Ironically, the same people understand the math in other areas. Many understand that buying a house is a good investment as long as you can sell it for a difference less than what you would otherwise pay in rent. In the bay area, for example, where rents are easily US$15,000 a year for a one-bedroom apartment, a house you own for five years was a great investment even if you lose US$50,000 when you sell it.

But between the "MHz myth" and the apparent price premium, Apple gets stuck defending the counter-intuitive. Now, this isn't an ad to say that Apple computers have better value, but that most people don't even think at the level Apple needs them to be. Over the years, PCs have begun to catch up in many areas, and of course the Mac has gotten a beefier G5 processor, so the terms are all different today. However, the equation hasn't actually changed, and one must chuckle to observe a marketing department trying to impart a complicated story, even when it may actually the truth.

Tuesday, April 12, 2005

No Speako Inglese

West Virginia lawmakers were surprised to find that they had passed a law that made English the official language of the state. The provision was slipped into a bill "addressing the number of members that cities can appoint to boards of parks and recreation", according to CNN.

Why voters tolerate this sort of nonsense, I don't think I'll ever understand. Whether or not you think it's a good idea, surely you would agree that it's an important issue. Surely you would agree that it's an issue that should be openly debated, and voted on.

"I just told the members that the amendment clarifies the way in which documents are produced," Bailey, a Democrat, said Monday.

In other words, Bailey is a liar.

House Majority Leader Rick Staton [...] said he was unaware of the substance of the amendment until asked about it by The Associated Press Monday evening.

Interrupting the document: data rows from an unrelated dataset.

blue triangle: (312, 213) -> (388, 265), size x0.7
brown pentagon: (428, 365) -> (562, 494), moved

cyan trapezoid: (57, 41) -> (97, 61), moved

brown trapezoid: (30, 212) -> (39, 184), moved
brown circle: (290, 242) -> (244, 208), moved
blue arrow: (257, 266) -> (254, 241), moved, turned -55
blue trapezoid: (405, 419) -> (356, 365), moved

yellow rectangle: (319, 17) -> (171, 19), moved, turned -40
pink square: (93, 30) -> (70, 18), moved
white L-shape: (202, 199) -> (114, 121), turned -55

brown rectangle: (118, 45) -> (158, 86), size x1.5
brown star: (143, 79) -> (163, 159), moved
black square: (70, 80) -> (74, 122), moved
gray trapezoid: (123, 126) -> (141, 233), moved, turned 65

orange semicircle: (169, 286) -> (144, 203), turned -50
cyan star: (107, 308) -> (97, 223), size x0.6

In other words, Staton is incompetent and doesn't even read the laws that he is partly responsible for making. Laws that he was elected and paid to make.

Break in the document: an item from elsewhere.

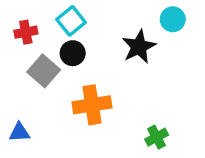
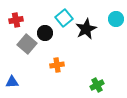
cyan circle: (173, 19) -> (116, 19), moved
cyan square: (71, 21) -> (64, 18), moved
orange cross: (92, 105) -> (57, 65), size x0.6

The title, by the way, is what a friend allegedly said to the highway patrol officer who pulled him over.

Friday, April 8, 2005

Zero to Sixty!

Mabel got me a surprise gift today. She found three decks of Super Trump cards: Formula One, Sailing Ships, and Space Rockets. That sure brought back memories of grade school. Some of the cards sported the USSR hammer and sickle flag, and the decks were made in "West Germany".

Boy, that was a long time ago.

Thursday, April 7, 2005

On Losing

If you read Slashdot, then you might have known that the US did not place in the 29th ACM International Programming Contest. Far lesser known would be the fact that Ateneo defeated my alma mater UP in two programming contests organized by the latter.

Taken by itself, defeat in programming contests is not indicative of the quality of education at all. In the real world, programs are "judged" mainly by how well they respond to market needs (even free software have markets). To be responsive to changing needs, the software must be built on a solid architecture, and be easily maintainable even by people who are not the original authors. Having joined my share of programming contests, I find it safe to say that the artificial environment does not encourage good programming. Generally speaking, you want to submit the minimally capable program in the absolute fastest time. Requirements can be expected to never change, and the essence of time is amplified far beyond the normal "first to market" pressures in industry. Some contests even spare you from error-checking by promising to only test your submissions with valid input.

But there's nothing funny about losing. If you choose to join a contest, you join to win. A contest that you can be bothered to participate in is never entirely pointless, particularly when you lose it. Moreoever, while defeat doesn't necessarily tell you that they are better, it should conclusively tell you that they are at least not far behind. Accept the results with as much grace as you can muster, but get right back on the treadmill or the defeat will become both real and permanent.